Tallow is another favorite. It is also versatile as you can use it outside of the kitchen as well. It is extremely nourishing to skin, hair, & like butter, offers many vitamins & minerals that aid in our immune system, eyes, & skin to mention a few.

Lard is not something I personally use, but not because it has a shortage of great things to offer. It’s just a preference. Lard has properties to promote a healthy heart as well as vitamin C & B as well as others. Lard is a great option & has been used in kitchens for a very long time.

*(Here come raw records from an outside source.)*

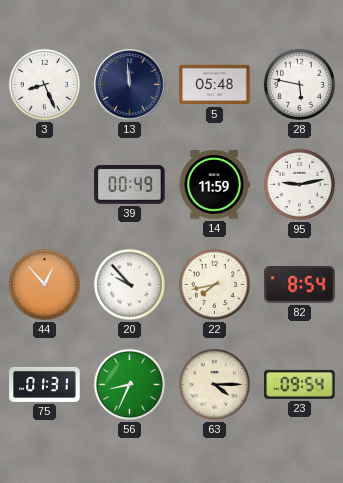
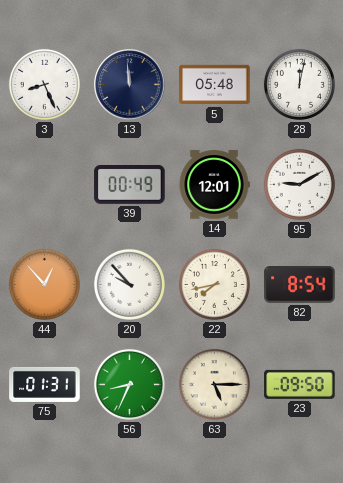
28: 5:47 -> 12:02
14: 11:59 -> 12:01
95: 9:13 -> 9:10
63: 4:15 -> 5:15
23: 09:54 -> 09:50
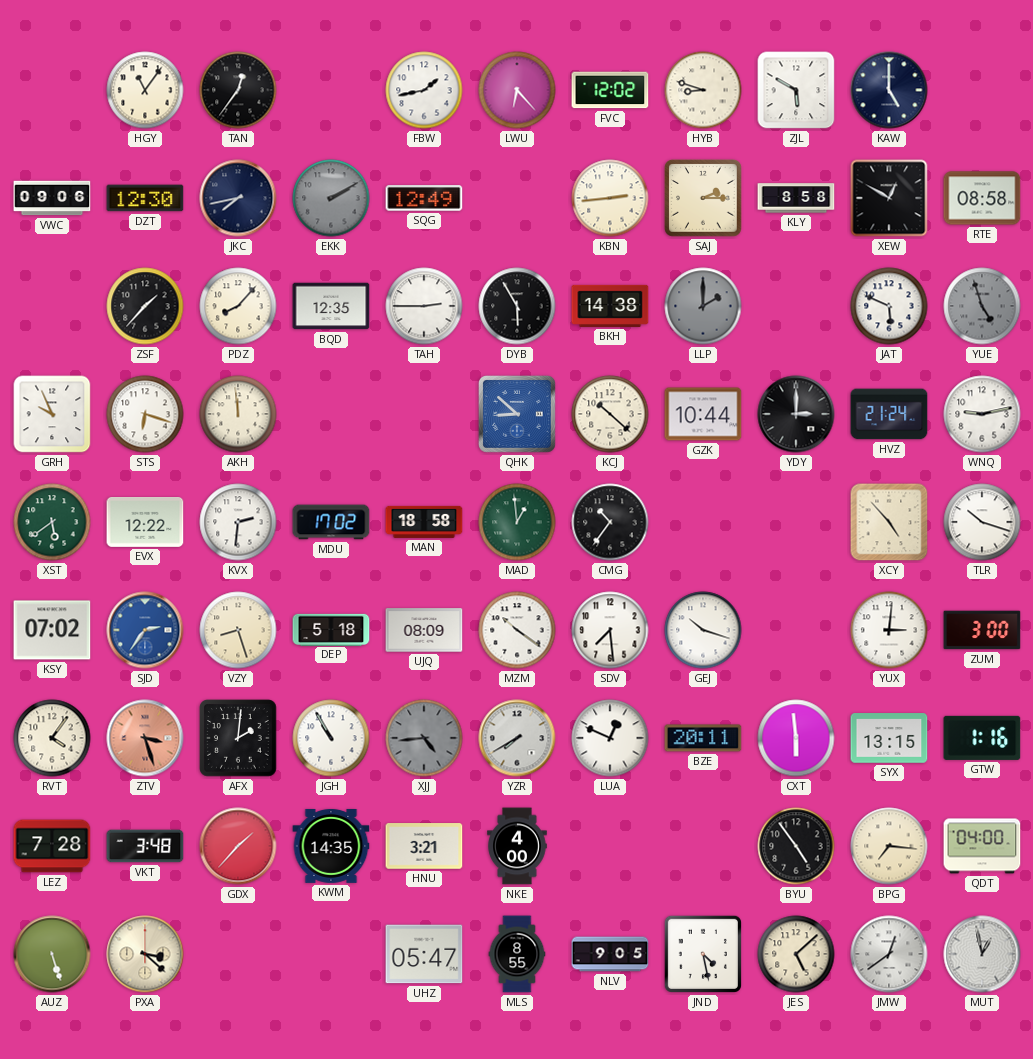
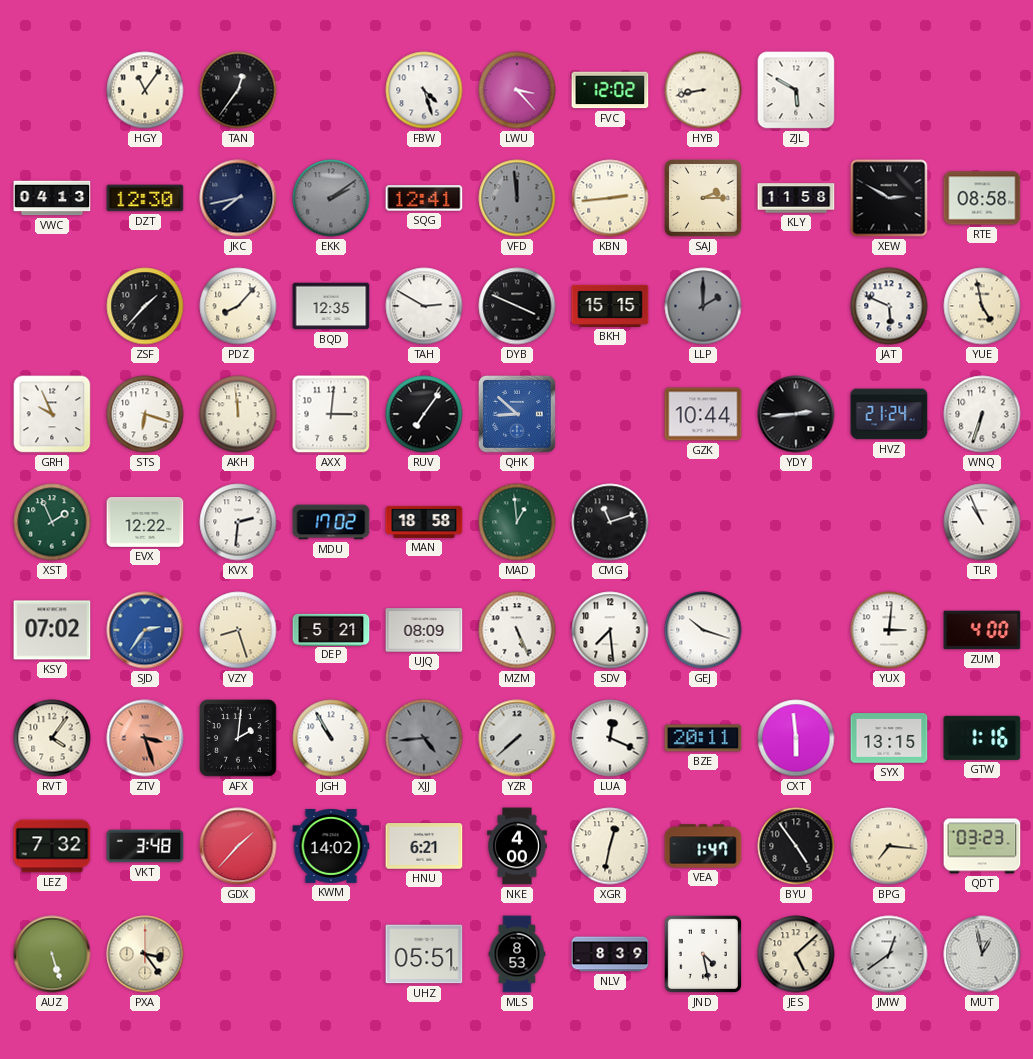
FBW: 1:43 -> 4:27
LWU: 6:23 -> 3:23
HYB: 8:48 -> 8:43
KAW: 5:00 -> none
VWC: 09:06 -> 04:13
EKK: 2:10 -> 2:09
SQG: 12:49 -> 12:41
VFD: none -> 11:59
KLY: 8:58 -> 11:58
XEW: 12:50 -> 2:50
TAH: 2:45 -> 2:50
DYB: 5:55 -> 3:49
BKH: 14:38 -> 15:15
YUE: 4:57 -> 4:58
YUE dial: grey -> cream
AXX: none -> 3:01
RUV: none -> 7:06
KCJ: 10:22 -> none
YDY: 3:00 -> 2:44
WNQ: 9:13 -> 6:33
XST: 5:39 -> 1:56
CMG: 10:36 -> 11:12
XCY: 4:53 -> none
TLR: 10:18 -> 10:56
DEP: 5:18 -> 5:21
MZM: 10:21 -> 5:26
ZUM: 3:00 -> 4:00
YZR: 7:40 -> 7:38
LUA: 12:49 -> 12:19
LEZ: 7:28 -> 7:32
KWM: 14:35 -> 14:02
HNU: 3:21 -> 6:21
XGR: none -> 12:32
VEA: none -> 1:47
QDT: 04:00 -> 03:23
PXA: 3:22 -> 3:24
UHZ: 05:47 -> 05:51
MLS: 8:55 -> 8:53
NLV: 9:05 -> 8:39
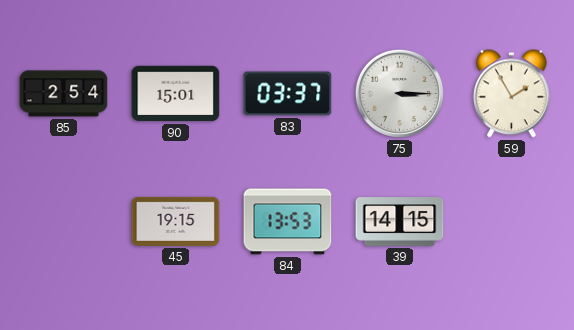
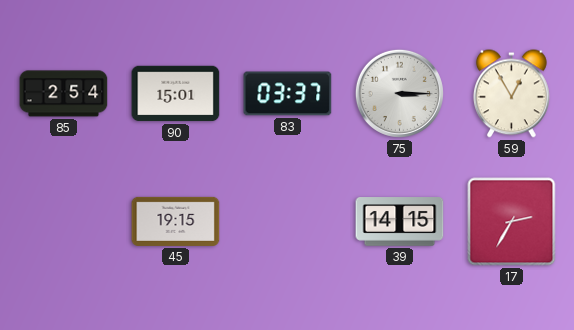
59: 1:55 -> 12:55
84: 13:53 -> none
17: none -> 2:35
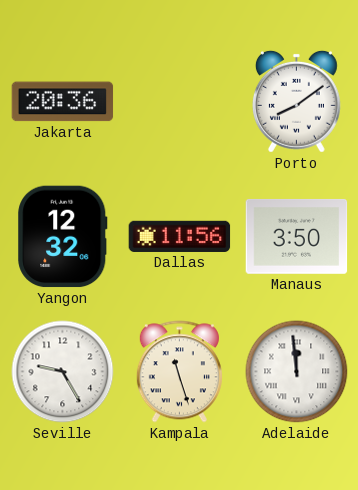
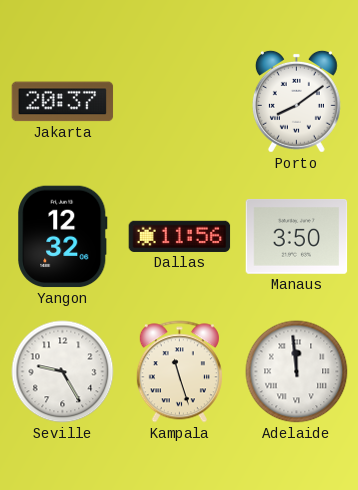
Jakarta: 20:36 -> 20:37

Quick note…. All 3 of these options are only as good as the quality you purchase. Not all are created equal. All 3 are actually very easy to make yourself & would save you money for sure! But if you are going to buy them, make sure the butter is grass fed & the other 2 not hydrogenated. As that process is what makes them void of the good stuff they are naturally packed with.

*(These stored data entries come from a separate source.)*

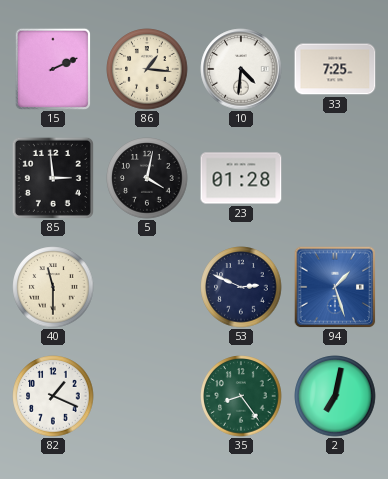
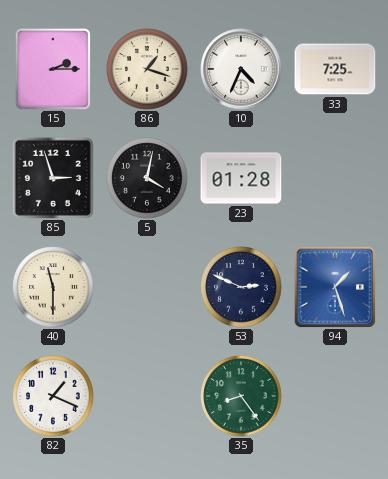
15: 2:11 -> 2:15
86: 1:16 -> 1:18
10: 4:31 -> 4:34
85: 2:59 -> 2:57
2: 7:02 -> none
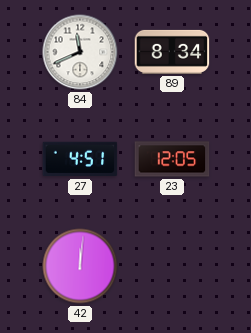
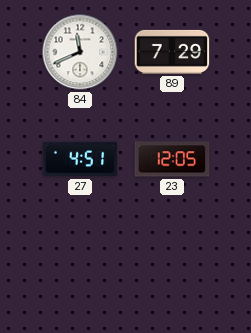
89: 8:34 -> 7:29
42: 12:01 -> none
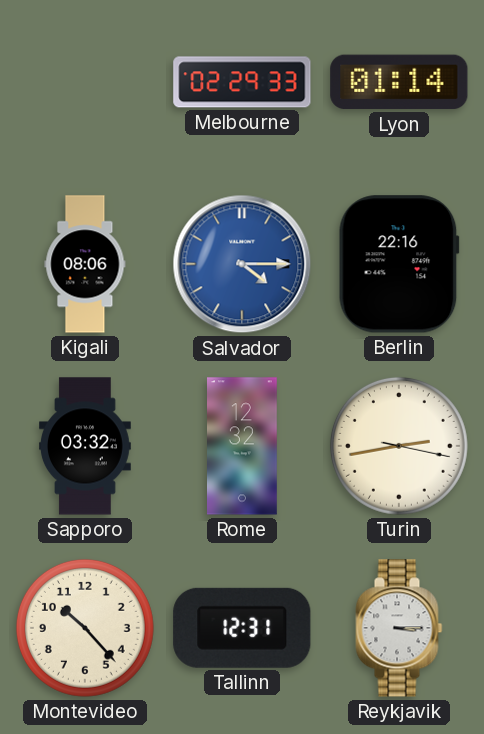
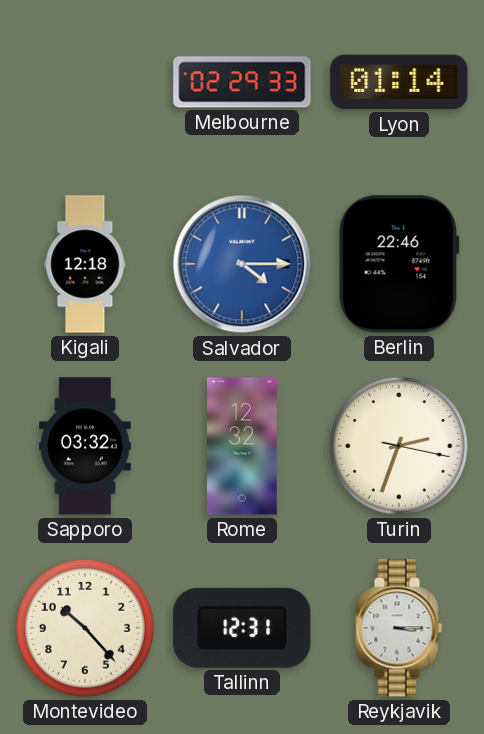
Kigali: 08:06 -> 12:18
Berlin: 22:16 -> 22:46
Turin: 2:43 -> 2:33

Section 3: Flavor Boosters

Subheading 1: Herbs and Spices and Salt

This is an area where you can experiment & be super creative & also not be so rigid. Seasoning is a preference, so go crazy! Taylor a recipe to you & your family’s liking.

Basil, cilantro, cumin, and turmeric not only tantalize your taste buds but also offer anti-inflammatory and antioxidant properties. Experiment with these flavor boosters to make your meals flavorful & fun!

Salt is something we are taught to fear. But actually it’s just table salt that can be detrimental to our health. Salt should be unrefined & unprocessed. I personally use & love Redmonds Real Salt. It is also made here in the US.

Subheading 2: Vinegars and Citrus: Brightening Up Your Dishes

Introduce depth and acidity to your meals with vinegars and citrus.

Balsamic vinegar, apple cider vinegar, and a variety of citrus fruits can transform a simple dish into a gourmet experience. Use them in dressings, marinades, or as a finishing touch to add brightness to your meals & an extra splash of vitamin C & good gut bacteria.

Conclusion:

By stocking your pantry with these fundamental staples, you’re not just assembling a collection of items – you’re investing in your health. These staple ingredients will allow you to create nutritious, flavorful, & fun meals, setting the table for a successful clean eating journey.